Temperature sensors are widely integrated in high performance systems, e.g. microprocessors. If the die temperature becomes too high, the processor must throttle its clock speed to prevent reliability problems. This application requires temperature sensors that can be integrated in the same advanced technologies as the microprocessor, and that can operate from the same low supply voltage. Since many temperature sensors are required, it is important that they only require a minimal amount of trimming. Thermal noise can be exploited as a temperature sensing principle in any technology with resistive elements.

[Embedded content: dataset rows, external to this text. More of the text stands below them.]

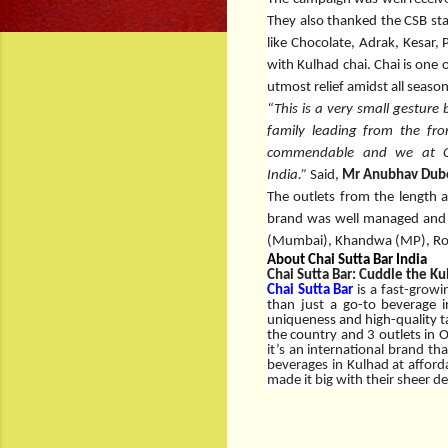
They also thanked the CSB staf
like Chocolate, Adrak, Kesar,
with Kulhad chai. Chai is one
utmost relief amidst all seaso
“This is a very small gesture
family leading from the fro
commendable and we at Cha
India.”
Said,
Mr Anubhav Dube
The outlets from the length a
brand was well managed and s
(Mumbai), Khandwa (MP), Roo
About Chai Sutta Bar India
Chai Sutta Bar: Cuddle the Ku
Chai Sutta Bar
is a fast-growi
than just a go-to beverage i
uniqueness and high-quality tas
the country and 3 outlets in 
it’s an international brand th
beverages in Kulhad at affor
made it big with their sheer d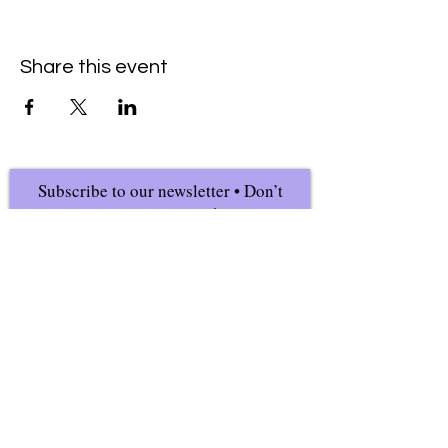
Share this event
Subscribe to our newsletter • Don’t
miss our events!
First Name
Last Name
Email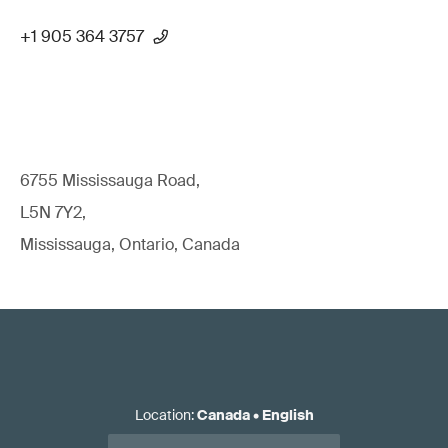
+1 905 364 3757
6755 Mississauga Road,
L5N 7Y2,
Mississauga, Ontario, Canada
Location
:
Canada
•
English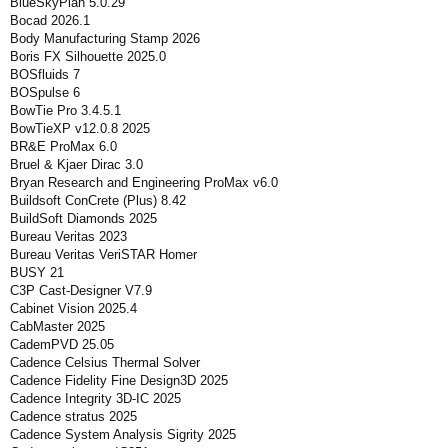
BlueSkyPlan 5.0.29
Bocad 2026.1
Body Manufacturing Stamp 2026
Boris FX Silhouette 2025.0
BOSfluids 7
BOSpulse 6
BowTie Pro 3.4.5.1
BowTieXP v12.0.8 2025
BR&E ProMax 6.0
Bruel & Kjaer Dirac 3.0
Bryan Research and Engineering ProMax v6.0
Buildsoft ConCrete (Plus) 8.42
BuildSoft Diamonds 2025
Bureau Veritas 2023
Bureau Veritas VeriSTAR Homer
BUSY 21
C3P Cast-Designer V7.9
Cabinet Vision 2025.4
CabMaster 2025
CademPVD 25.05
Cadence Celsius Thermal Solver
Cadence Fidelity Fine Design3D 2025
Cadence Integrity 3D-IC 2025
Cadence stratus 2025
Cadence System Analysis Sigrity 2025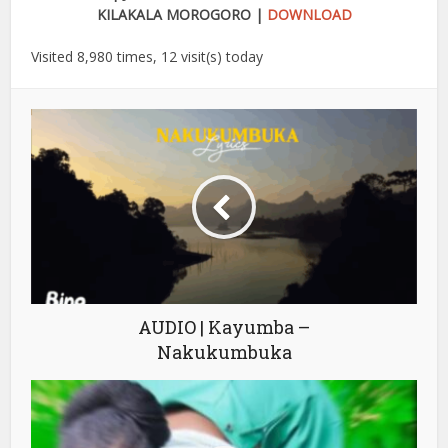
KILAKALA MOROGORO |
DOWNLOAD
Visited 8,980 times, 12 visit(s) today
AUDIO | Kayumba –
Nakukumbuka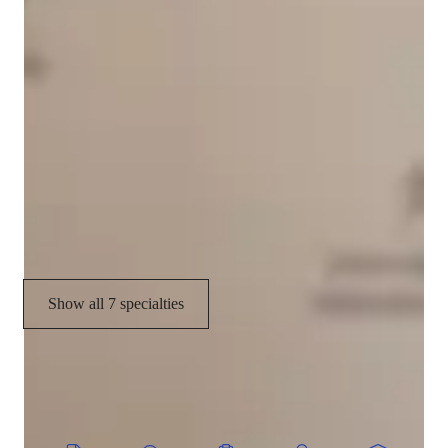
GMAT tutor specialities
Grade improvement
Test taking techniques
Test prep
Study Plans
Practice Exams
Show all 7 specialties
CoTutor
AI modules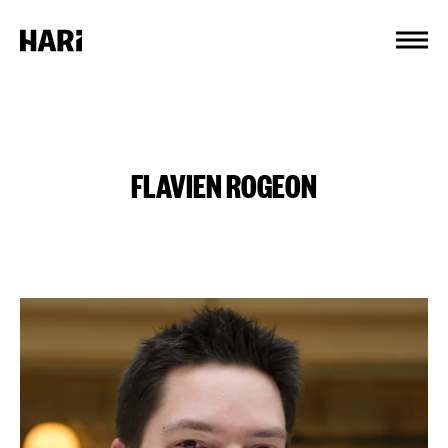
Cookies management panel
FLAVIEN ROGEON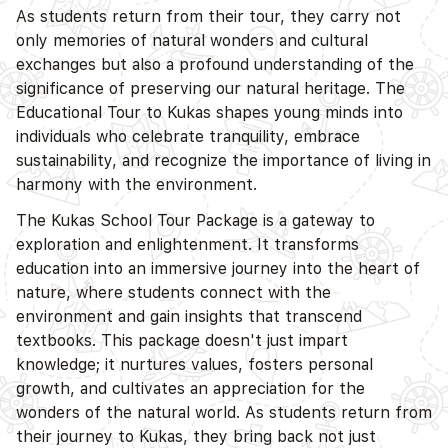
As students return from their tour, they carry not
only memories of natural wonders and cultural
exchanges but also a profound understanding of the
significance of preserving our natural heritage. The
Educational Tour to Kukas shapes young minds into
individuals who celebrate tranquility, embrace
sustainability, and recognize the importance of living in
harmony with the environment.
The Kukas School Tour Package is a gateway to
exploration and enlightenment. It transforms
education into an immersive journey into the heart of
nature, where students connect with the
environment and gain insights that transcend
textbooks. This package doesn't just impart
knowledge; it nurtures values, fosters personal
growth, and cultivates an appreciation for the
wonders of the natural world. As students return from
their journey to Kukas, they bring back not just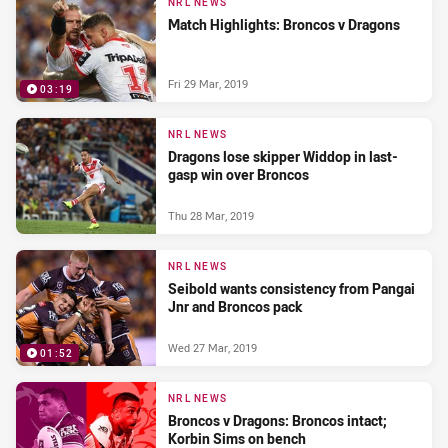
NRL NEWS
Match Highlights: Broncos v Dragons
Fri 29 Mar, 2019
03:19
NRL NEWS
Dragons lose skipper Widdop in last-
gasp win over Broncos
Thu 28 Mar, 2019
NRL NEWS
Seibold wants consistency from Pangai
Jnr and Broncos pack
Wed 27 Mar, 2019
01:52
NRL NEWS
Broncos v Dragons: Broncos intact;
Korbin Sims on bench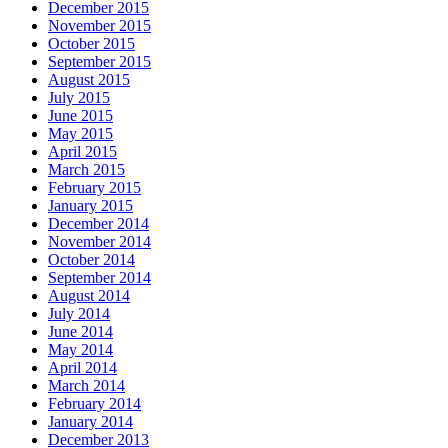
December 2015
November 2015
October 2015
September 2015
August 2015
July 2015
June 2015
May 2015
April 2015
March 2015
February 2015
January 2015
December 2014
November 2014
October 2014
September 2014
August 2014
July 2014
June 2014
May 2014
April 2014
March 2014
February 2014
January 2014
December 2013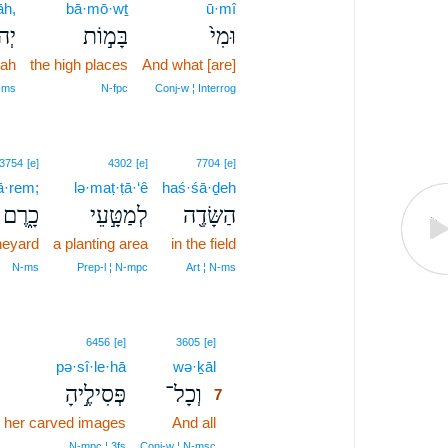
āh,
bā·mō·wṯ
ū·mî
ָ֔ה
בָּמ֣וֹת
וּמִי֙
dah
the high places
And what [are]
‑ms
N‑fpc
Conj‑w ¦ Interrog
3754
[e]
4302
[e]
7704
[e]
ā·rem;
lə·maṭ·ṭā·‘ê
haś·śā·ḏeh
כָ֑רֶם
לְמַטָּ֣עֵי
הַשָּׂדֶ֖ה
neyard
a planting area
in the field
N‑ms
Prep‑l ¦ N‑mpc
Art ¦ N‑ms
7
6456
[e]
3605
[e]
pə·sî·le·hā
wə·ḵāl
7
פְּסִילֶ֣יהָ
וְכָל־
7
her carved images
And all
7
7
N‑mpc ¦ 3fs
Conj‑w ¦ N‑msc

Since thermal noise is a fundamental physical phenomenon, it is inherently accurate and linear. The noise power only depends on the measurement bandwidth, which can be easily calibrated. Previous noise-based temperature sensors required very long measurement times to achieve decent resolution. This is because only small measurement bandwidths could be achieved with discrete measurement setups. By integrating the noise-thermometer on chip, and using the increasing speed of more advanced technologies to our advantage, resolution can greatly improve. This thesis presents the first on-chip noise-based temperature sensor. A prototype chip has been fabricated in a standard 160 nm CMOS process and it achieves a resolution of 0.93 °C in 1 s. The sensor can achieve an inaccuracy of 6.8 °C (3?) from -70 °C to 50 °C with a single point trim and an inaccuracy of 6.1 °C (3?) from -70 °C to 95 °C with a two-point trim. The sensor occupies a die area of 0.15 mm2 and consumes 1.9 mW from a 1.8 V supply. The design demonstrates that a pure electrical calibration should be possible, and both the resolution and accuracy are expected to improve in more advanced CMOS processes.